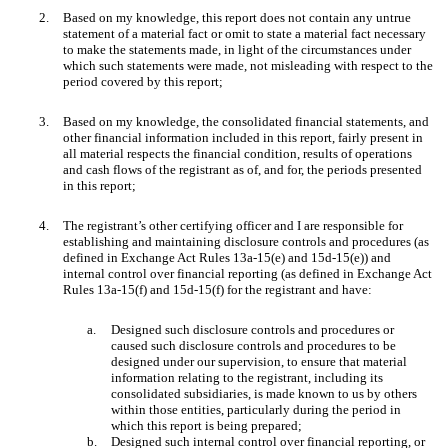
2.
Based on my knowledge, this report does not contain any untrue
statement of a material fact or omit to state a material fact necessary
to make the statements made, in light of the circumstances under
which such statements were made, not misleading with respect to the
period covered by this report;
3.
Based on my knowledge, the consolidated financial statements, and
other financial information included in this report, fairly present in
all material respects the financial condition, results of operations
and cash flows of the registrant as of, and for, the periods presented
in this report;
4.
The registrant’s other certifying officer and I are responsible for
establishing and maintaining disclosure controls and procedures (as
defined in Exchange Act Rules 13a-15(e) and 15d-15(e)) and
internal control over financial reporting (as defined in Exchange Act
Rules 13a-15(f) and 15d-15(f) for the registrant and have:
a.
Designed such disclosure controls and procedures or
caused such disclosure controls and procedures to be
designed under our supervision, to ensure that material
information relating to the registrant, including its
consolidated subsidiaries, is made known to us by others
within those entities, particularly during the period in
which this report is being prepared;
b.
Designed such internal control over financial reporting, or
────────────────────
• _INSTRUCTIONS TO FOLLOW_: Print the entire listing precisely as written, omitting the images it holds.

• _OUTPUT OF THE EXERCISE_:
2.
Based on my knowledge, this report does not contain any untrue
statement of a material fact or omit to state a material fact necessary
to make the statements made, in light of the circumstances under
which such statements were made, not misleading with respect to the
period covered by this report;
3.
Based on my knowledge, the consolidated financial statements, and
other financial information included in this report, fairly present in
all material respects the financial condition, results of operations
and cash flows of the registrant as of, and for, the periods presented
in this report;
4.
The registrant’s other certifying officer and I are responsible for
establishing and maintaining disclosure controls and procedures (as
defined in Exchange Act Rules 13a-15(e) and 15d-15(e)) and
internal control over financial reporting (as defined in Exchange Act
Rules 13a-15(f) and 15d-15(f) for the registrant and have:
a.
Designed such disclosure controls and procedures or
caused such disclosure controls and procedures to be
designed under our supervision, to ensure that material
information relating to the registrant, including its
consolidated subsidiaries, is made known to us by others
within those entities, particularly during the period in
which this report is being prepared;
b.
Designed such internal control over financial reporting, or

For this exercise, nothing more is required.